For Witvoet, word of Maj. Knight’s identification came like a bolt out of the blue.

“My wife saw a story on Facebook about a Col. Knight from the 602nd Fighter Squadron,” said Witvoet, who lives in Bryon Center, Mich. “She read the account about his remains finally being found in the dense jungle of Laos and he was being returned to his family.” At first, Witvoet wasn’t sure if this was the Roy Knight he knew because his rank had changed. Was it possible that he had been promoted to colonel posthumously? Taking a chance, he posted a condolence note. Within an hour, he received an email from Roy Knight III.

“I was absolutely shocked and elated that he connected with me,” said Witvoet, who spent a year stationed in Thailand during war. “We had several conversations and it was so easy to talk to him about what my role was and how I had interacted with his dad that day.”

“I was so thrilled and happy to talk to him,” said Knight once he connected with Witvoet. “I wanted to know everything he could remember about dad and that day. I wanted to know him. He talked about how much he liked dad and how he was different from the other officers.”

It was clear to both men, that they needed to meet in person. Witvoet and his wife flew from Michigan to San Diego just before Christmas.

“It was just wonderful to finally meet him,” said Witvoet with a smile. “It seemed to bring everything full circle, meeting the colonel’s son after so many years.”

“What a wonderful man,” said Knight, who has been flying search and counter-drug missions with the California Civil Air Patrol since 1988. “We clicked at a very fundamental level. I am so grateful that we got to know one another, aside from the connection with my dad, we are friends for life.”

To help make their meeting complete, both men and their wives visited the USS Midway Museum. One of the restored military aircraft displayed on the flight deck is an A-1 Skyraider, the same aircraft Knight’s dad flew during the war.

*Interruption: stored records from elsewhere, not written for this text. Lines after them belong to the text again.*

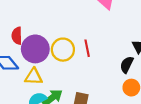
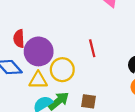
yellow circle: (63, 50) -> (62, 70), moved

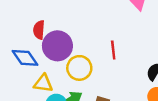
yellow triangle: (38, 80) -> (43, 83), moved

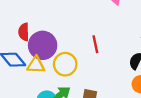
yellow triangle: (43, 83) -> (36, 65), moved

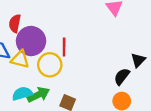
red line: (95, 44) -> (64, 47), moved

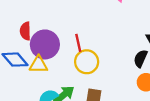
yellow circle: (50, 65) -> (87, 62), moved

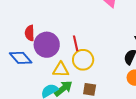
yellow triangle: (38, 65) -> (61, 70), moved

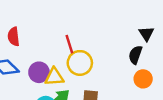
purple circle: (47, 45) -> (39, 72), moved, size x0.7

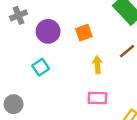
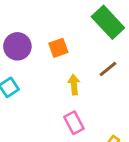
pink rectangle: (97, 98) -> (74, 123), turned 60

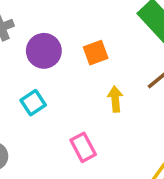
pink rectangle: (74, 123) -> (83, 147), moved

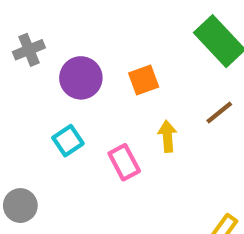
pink rectangle: (83, 147) -> (124, 162), moved

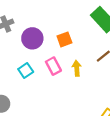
pink rectangle: (124, 162) -> (53, 66), moved

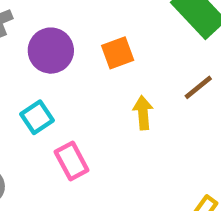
pink rectangle: (53, 66) -> (72, 161), moved

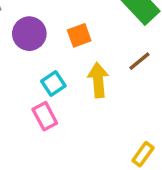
yellow arrow: (143, 113) -> (98, 80), size x1.4
cyan square: (37, 117) -> (53, 84), moved

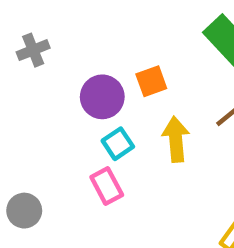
purple circle: (29, 34) -> (102, 97), moved

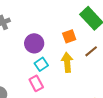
orange square: (151, 81) -> (69, 36), moved

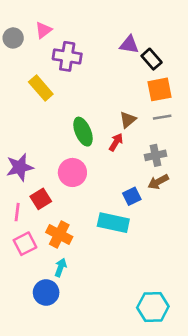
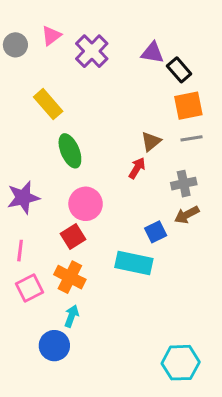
purple cross: (67, 56) -> (92, 51), moved, turned 36
green ellipse: (83, 132) -> (70, 151), moved
red square: (41, 199) -> (73, 237), moved

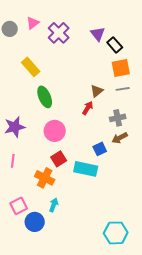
purple triangle: (153, 53) -> (98, 34), turned 42
red square: (73, 237) -> (59, 159), moved
pink square: (29, 288) -> (19, 206), moved
cyan arrow: (72, 316) -> (54, 205), moved

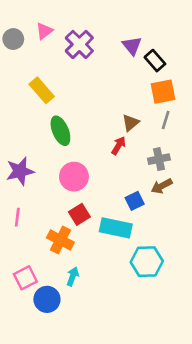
gray line: (123, 89) -> (166, 120), turned -64
cyan hexagon: (116, 233) -> (147, 262), moved

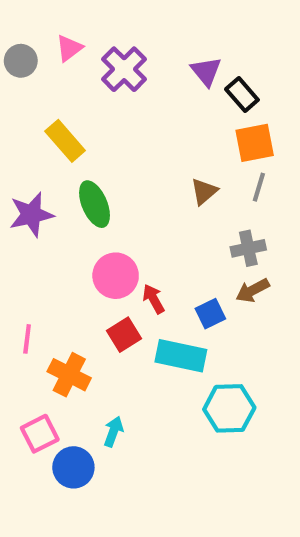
red arrow: (118, 146) -> (153, 299), moved, turned -60
purple star: (20, 171) -> (31, 215), moved
orange cross: (60, 240) -> (69, 375), moved

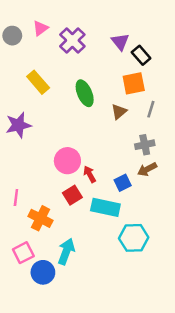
orange square: (255, 143) -> (134, 83), moved
green ellipse: (95, 204) -> (85, 93), moved
cyan arrow: (113, 432) -> (66, 251), size x1.5

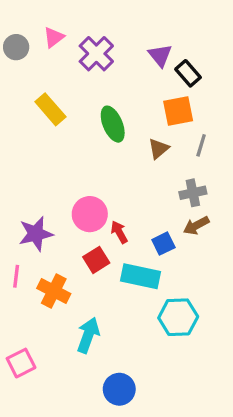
purple star: (18, 125) -> (36, 234), moved
pink line: (16, 197) -> (16, 276), moved
pink square: (23, 253) -> (21, 363), moved
blue circle: (43, 272) -> (119, 389), moved

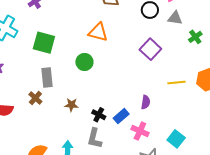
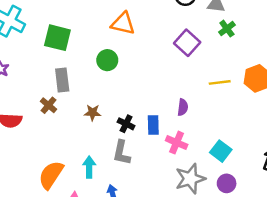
green cross: (195, 37) -> (227, 29), moved
blue rectangle: (121, 116) -> (153, 125), turned -49

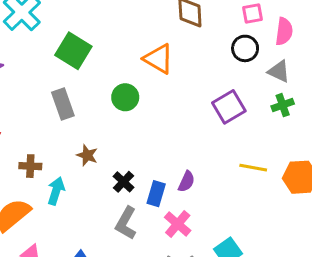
gray rectangle: (62, 80) -> (63, 104), turned -30
brown cross: (49, 105) -> (30, 166), moved, turned 35
purple semicircle: (183, 107) -> (186, 181), moved
gray L-shape: (122, 153) -> (126, 223), moved
cyan arrow: (89, 167) -> (56, 191), moved

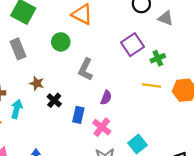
green cross: (283, 105) -> (158, 58), moved
black cross: (124, 182) -> (54, 100), moved
blue rectangle: (156, 194) -> (78, 115), moved
gray L-shape: (126, 223) -> (86, 69), moved

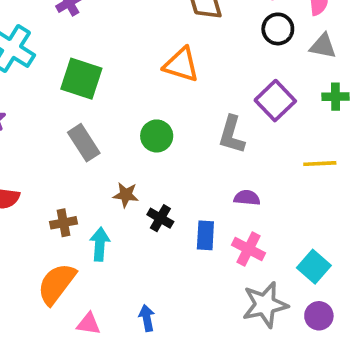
green circle: (61, 42) -> (157, 136), moved
green cross: (158, 58) -> (335, 97), moved, turned 32
gray L-shape: (86, 69) -> (232, 135), moved
purple semicircle: (106, 98) -> (247, 198), turned -96

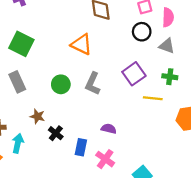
gray L-shape: (232, 135) -> (93, 84), moved
yellow line: (320, 164) -> (153, 98), moved

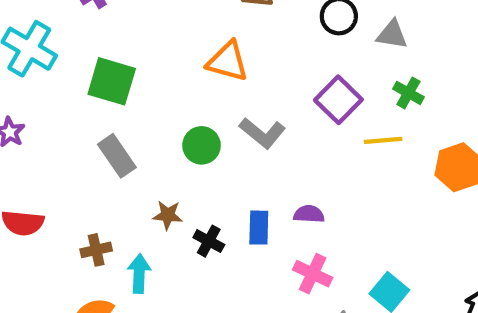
green cross: (170, 77) -> (408, 93), turned 32
gray L-shape: (93, 84) -> (262, 133), turned -65
blue rectangle: (81, 147) -> (259, 228), moved

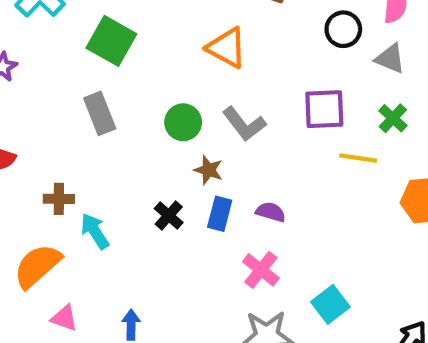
purple square: (338, 100) -> (324, 109), turned 30
brown star: (168, 215) -> (209, 170), moved
cyan arrow: (139, 274) -> (95, 231), turned -48

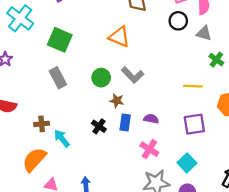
purple square: (324, 109) -> (194, 124), moved
green cross: (393, 118) -> (216, 60), moved

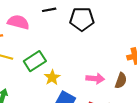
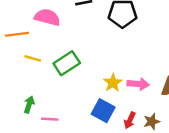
yellow star: (52, 77) -> (113, 83), moved

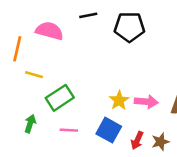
orange line: (17, 34) -> (17, 49), turned -70
green rectangle: (67, 63) -> (60, 98), moved
pink line: (50, 119) -> (69, 130), moved

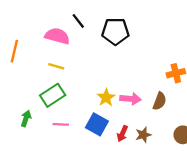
black line: (88, 15) -> (78, 21), turned 63
pink semicircle: (49, 31) -> (57, 36), moved
yellow line: (34, 75) -> (56, 66), moved

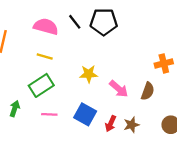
black line: (78, 21) -> (75, 22), moved
yellow star: (106, 98) -> (89, 74), moved, turned 30
pink arrow: (131, 99) -> (119, 89), turned 36

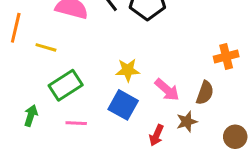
yellow line: (45, 57) -> (46, 47), moved
blue square: (85, 114) -> (123, 105), moved
brown star: (131, 125) -> (187, 122), moved

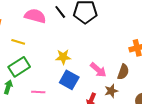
yellow star: (128, 70) -> (63, 57), moved
green rectangle: (66, 85) -> (19, 67), moved

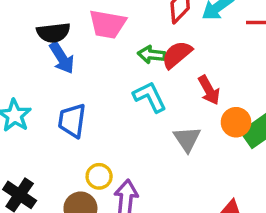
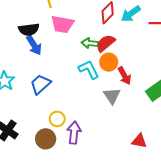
red arrow: (209, 90) -> (125, 76), moved
blue trapezoid: (72, 121) -> (40, 84), turned 40
orange circle: (236, 122) -> (109, 62), moved

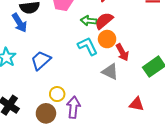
blue arrow: (34, 45) -> (19, 23), moved
gray triangle: (112, 96) -> (110, 72), turned -30
red triangle: (139, 141) -> (137, 104), moved

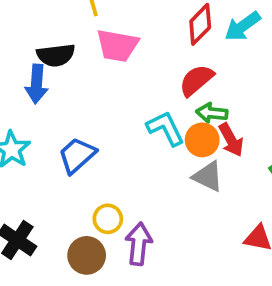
green arrow: (89, 21) -> (212, 113), moved
blue arrow: (19, 23) -> (37, 84), turned 36
orange circle: (107, 39) -> (202, 140), moved

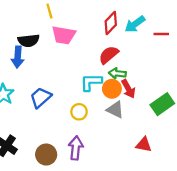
cyan L-shape: (166, 128) -> (91, 82), turned -65
yellow circle: (108, 219) -> (79, 112), moved

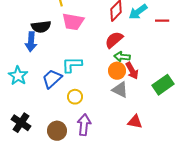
cyan L-shape: (91, 82) -> (72, 65), moved
yellow circle: (79, 112) -> (75, 97), moved
red triangle: (144, 145) -> (135, 122), moved

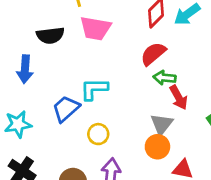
blue arrow: (31, 42) -> (25, 69), moved
orange circle: (117, 71) -> (157, 147), moved
cyan star: (18, 76) -> (18, 124), moved, turned 30
gray triangle: (120, 90) -> (162, 124), turned 42

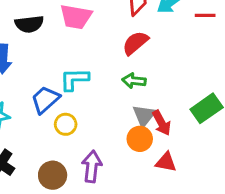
green arrow: (164, 78) -> (134, 81), moved
red arrow: (179, 97) -> (162, 123), moved
yellow circle: (98, 134) -> (66, 124), moved

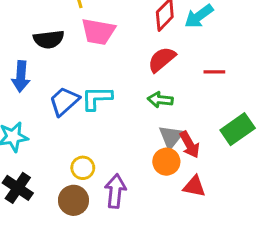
red line: (205, 15) -> (214, 72), moved
blue trapezoid: (45, 100) -> (64, 101), moved
yellow circle: (66, 124) -> (83, 168), moved

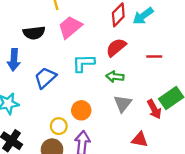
pink trapezoid: (98, 32) -> (70, 27), turned 130
cyan L-shape: (97, 98) -> (83, 63), moved
red arrow: (190, 145) -> (154, 109), moved
orange circle: (166, 162) -> (81, 110), moved

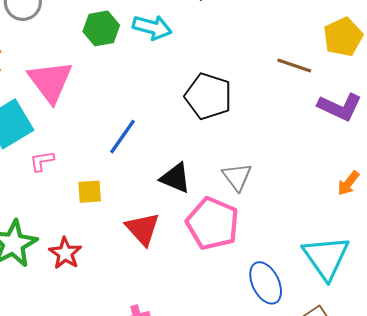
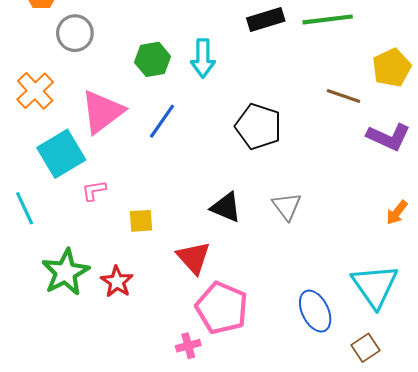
cyan arrow: (152, 27) -> (203, 58), turned 75
pink triangle: (50, 81) -> (102, 112), turned 30
blue line: (122, 137) -> (162, 121), moved
pink pentagon: (213, 224) -> (222, 308), moved

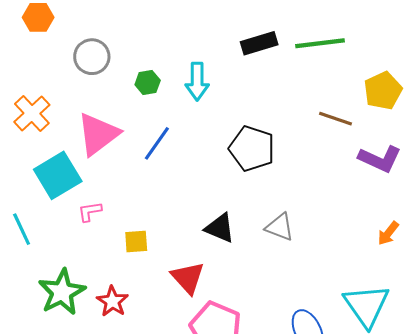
gray circle: (75, 33) -> (92, 57), moved
green hexagon: (153, 59) -> (148, 82), size x0.7
gray triangle: (287, 206) -> (280, 227), turned -32

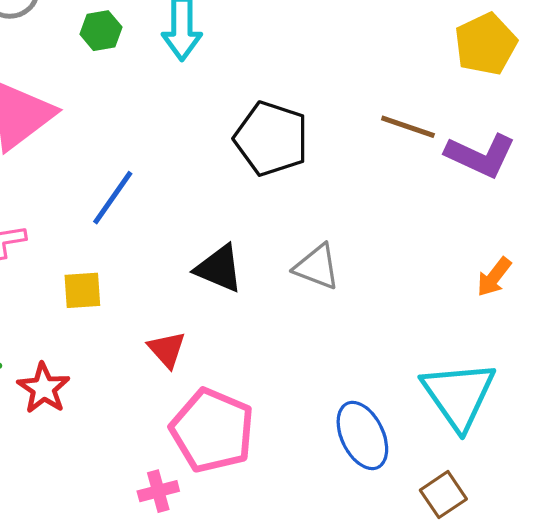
brown line: (335, 119) -> (408, 127), moved
blue line: (157, 143) -> (113, 198), moved
red triangle: (188, 278) -> (167, 349), size x0.7

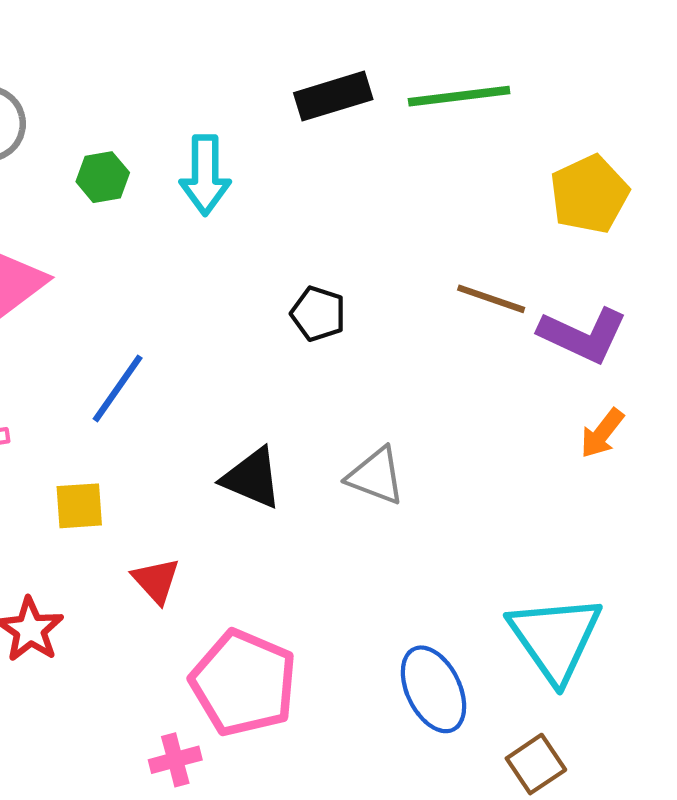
black pentagon: (271, 139) -> (318, 314), size x0.6
orange arrow: (494, 277) -> (602, 433), moved
red triangle: (167, 349) -> (156, 581), moved

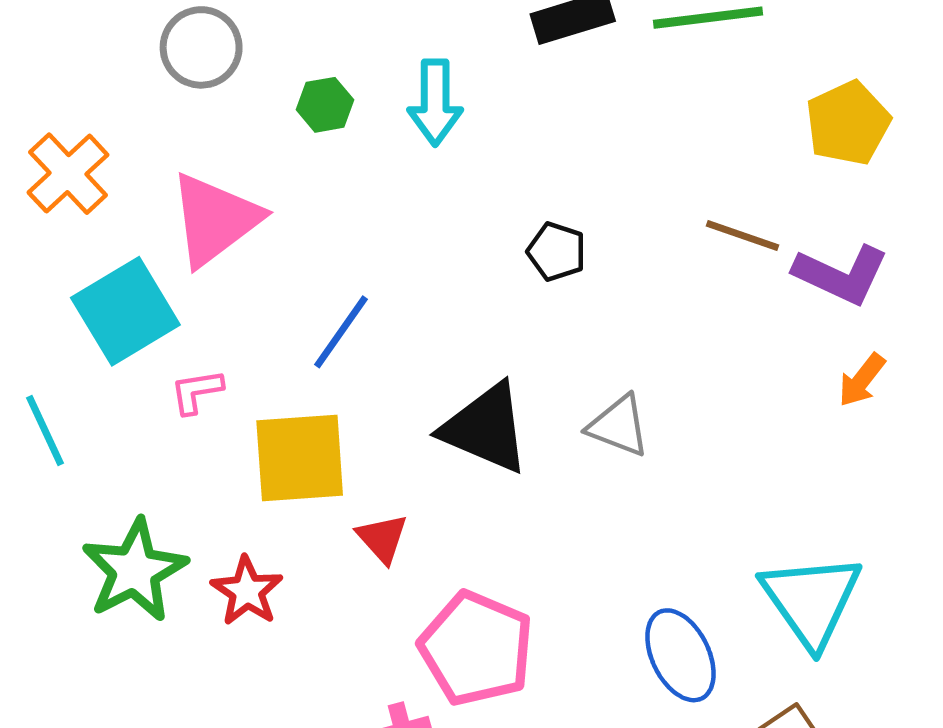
black triangle: (252, 478) -> (486, 428), size x1.4
yellow square: (79, 506) -> (300, 458), size x1.8

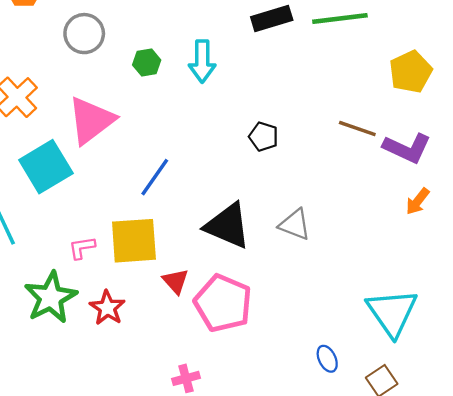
pink L-shape: (196, 392) -> (82, 248), moved
pink pentagon: (476, 648) -> (223, 303), moved
blue ellipse: (680, 655) -> (327, 359), moved, size x0.6

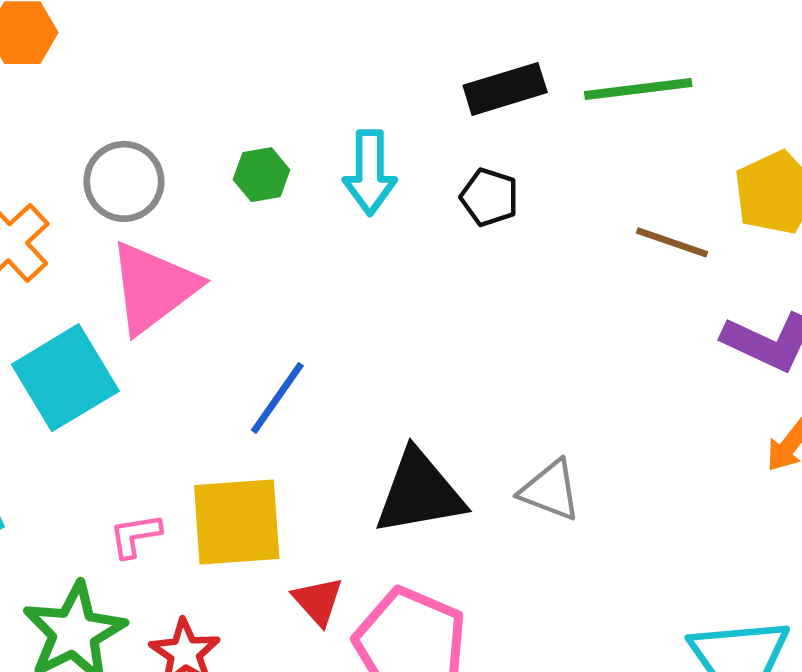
gray circle: (84, 34) -> (124, 181), moved
brown line: (357, 128) -> (672, 242), moved
black pentagon: (264, 137) -> (489, 197), moved
black triangle: (228, 226) -> (419, 493), turned -33

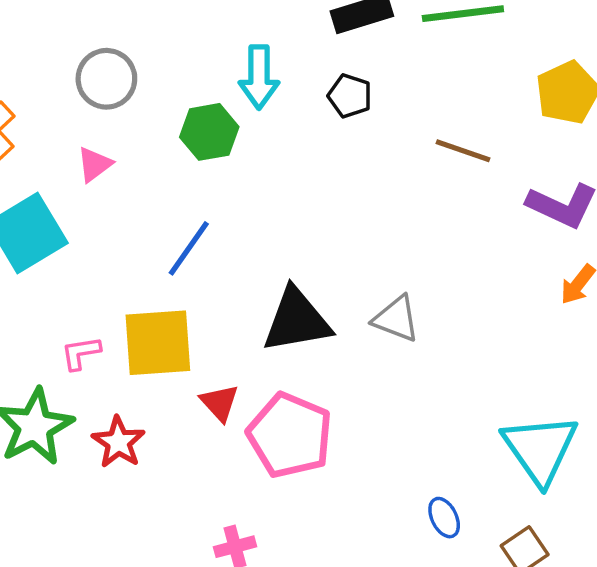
green hexagon: (262, 175) -> (209, 132), moved, size x1.4
gray circle: (124, 181) -> (106, 79), moved
brown line: (672, 242) -> (463, 151), moved
pink triangle: (153, 287) -> (94, 164), size x0.5

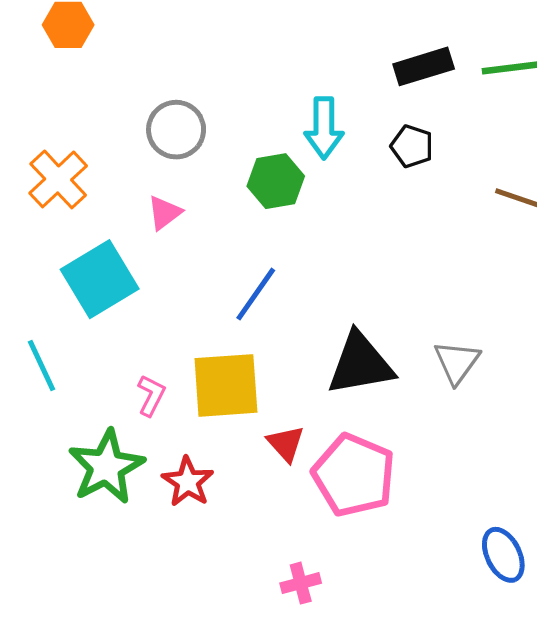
gray triangle: (396, 319) -> (457, 362), turned 45
pink L-shape: (81, 353) -> (151, 395), turned 126
blue ellipse: (444, 518) -> (503, 555), size x1.4

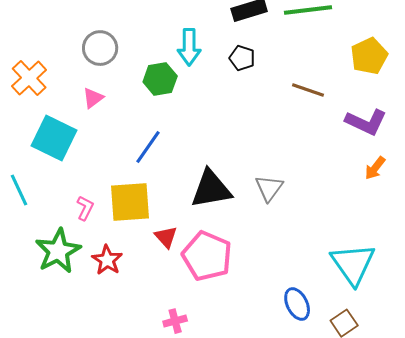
cyan square: (100, 279) -> (54, 138), turned -33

“That was the first time I had seen the Skyraider since I left Udorn,” said Witvoet, who retired from the family business in 2006. “It was just spectacular. I knew that Col. Knight had flown the Skyraider himself. It did a lot to heal the memory that I had carried for so long. It also gave me immense relief and closure, and I was so happy for his family.”

“I found myself getting very emotional with him at the Skyraider,” said Knight. “Here was this guy remembering things he hadn’t had the opportunity to remember as he touched a Skyraider for the first time since his days in Thailand.

“Watching the old warrior touch that airplane that he worked on so hard and invested so much of himself in was simply wonderful and I felt very privileged to be there. It was highly personal and I saw that in Dick on the deck of the Midway. Dad was his pilot and the Skyraider was his airplane – and they didn’t make it back.”

After more than 52 years, Col. Roy Knight Jr. was finally able to come home. He was buried in a small community cemetery in Cool, Texas with his brothers, sister, mother and father on Aug. 10, 2019.

“Every May 19th, Roy and I will raise a bottle of beer to salute his dad’s last flight,” said Witvoet.